Cheminant rapidement, en tenant Capi sur nos talons par un mot que je lui disais de temps en temps, ce qui avec lui valait mieux que la plus solide chaîne, nous étions arrivés dans Holborn qui, on le sait, est une des rues les plus fréquentées et les plus commerçantes de Londres. Tout à coup je m’aperçus que Capi ne nous suivait plus. Qu’était-il devenu ? cela était extraordinaire. Je m’arrêtai pour l’attendre en me jetant dans l’enfoncement d’une allée, et je sifflai doucement, car nous ne pouvions pas voir au loin. J’étais déjà anxieux, craignant qu’il ne nous eût été volé, quand il arriva au galop, tenant dans sa gueule une paire de bas de laine et frétillant de la queue : posant ses pattes de devant contre moi il me présenta ces bas en me disant de les prendre ; il paraissait tout fier, comme lorsqu’il avait bien réussi un de ses tours les plus difficiles, et venait demander mon approbation.
Cela s’était fait en quelques secondes et je restais ébahi, quand brusquement Mattia prit les bas d’une main et de l’autre m’entraîna dans l’allée.
— Marchons vite, me dit-il, mais sans courir.
Ce fut seulement au bout de plusieurs minutes qu’il me donna l’explication de cette fuite.
— Je restais comme toi à me demander d’où venait cette paire de bas, quand j’ai entendu un homme dire : Où est-il le voleur ? le voleur c’était Capi, tu le comprends ; sans le brouillard nous étions arrêtés comme voleurs.
Je ne comprenais que trop, je restai un moment suffoqué : ils avaient fait un voleur de Capi, du bon, de l’honnête Capi !
— Rentrons à la maison, dis-je à Mattia, et tiens Capi en laisse.
Mattia ne me dit pas un mot et nous rentrâmes cour du Lion-Rouge en marchant rapidement. Le père, la mère et les enfants étaient autour de la table occupés à plier des étoffes : je jetai la paire de bas sur la table, ce qui fit rire Allen et Ned.

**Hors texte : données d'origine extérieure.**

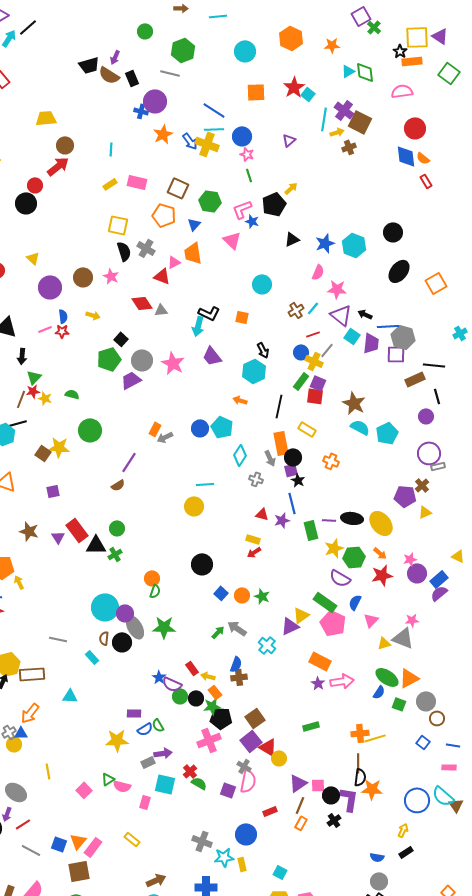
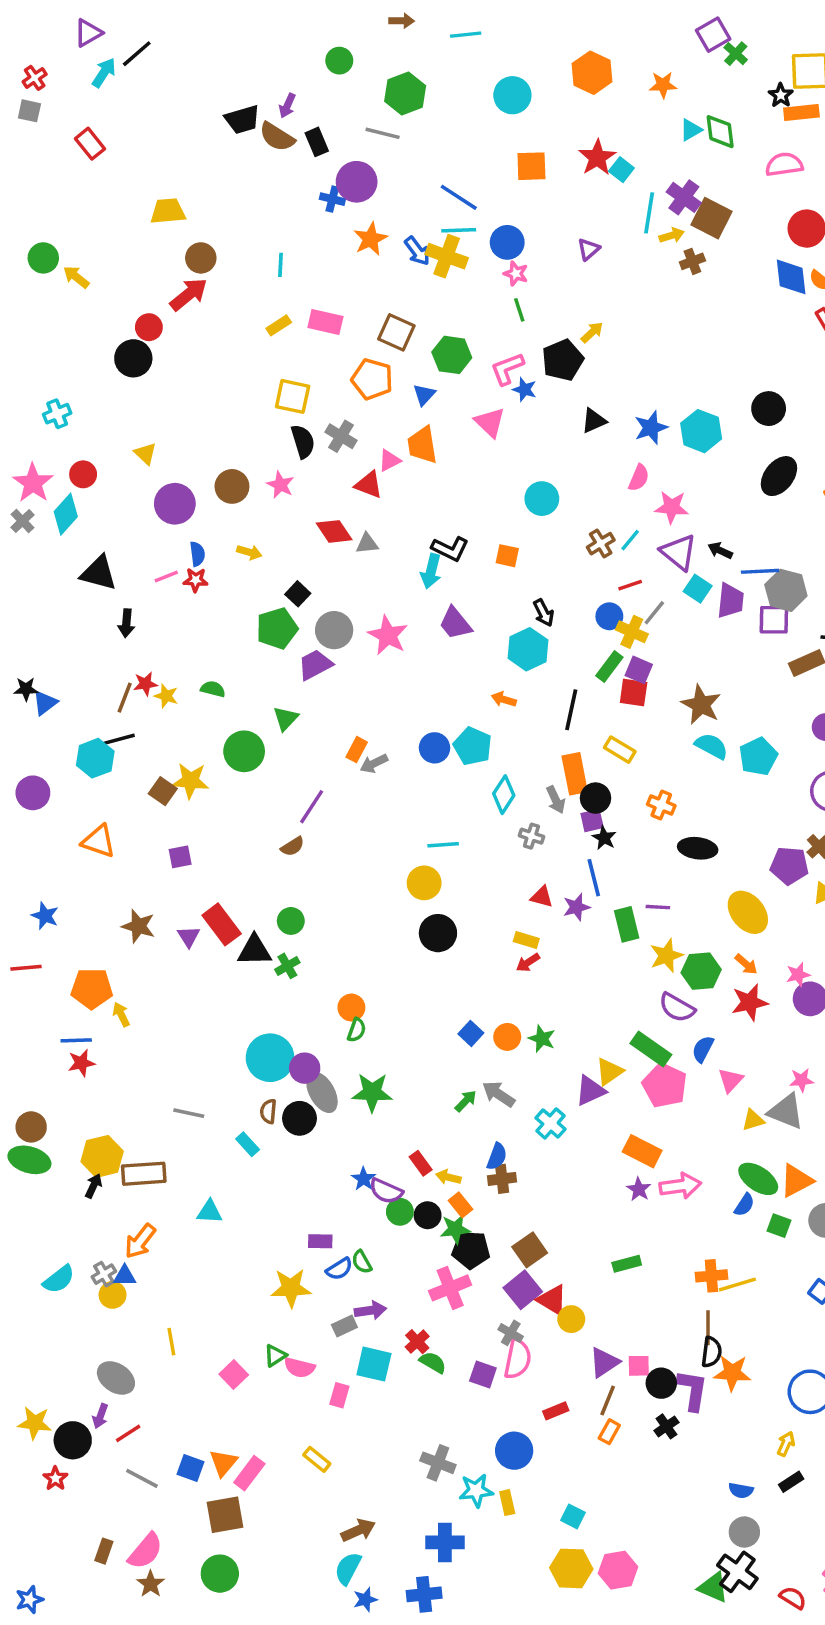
green triangle: (34, 377) -> (286, 718), moved
black ellipse: (352, 518) -> (698, 848), moved
black circle: (202, 564) -> (438, 933), moved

— Voici une paire de bas, dis-je, que Capi vient de voler, car on a fait de Capi un voleur : je pense que ç’a été pour jouer.
Je tremblais en parlant ainsi, et cependant je ne m’étais jamais senti aussi résolu.
— Et si ce n’était pas un jeu, demanda mon père, que ferais-tu, je te prie ?
— J’attacherais une corde au cou de Capi, et quoique je l’aime bien, j’irais le noyer dans la Tamise : je ne veux pas que Capi devienne un voleur, pas plus que j’en deviendrai un moi-même ; si je pensais que cela doive arriver jamais, j’irais me noyer avec lui tout de suite.
Mon père me regarda en face et il fit un geste de colère comme pour m’assommer ; ses yeux me brûlèrent ; cependant je ne baissai pas les miens ; peu à peu son visage contracté se détendit.
— Tu as eu raison de croire que c’était un jeu, dit-il ; aussi pour que cela ne se reproduise plus, Capi désormais ne sortira qu’avec toi.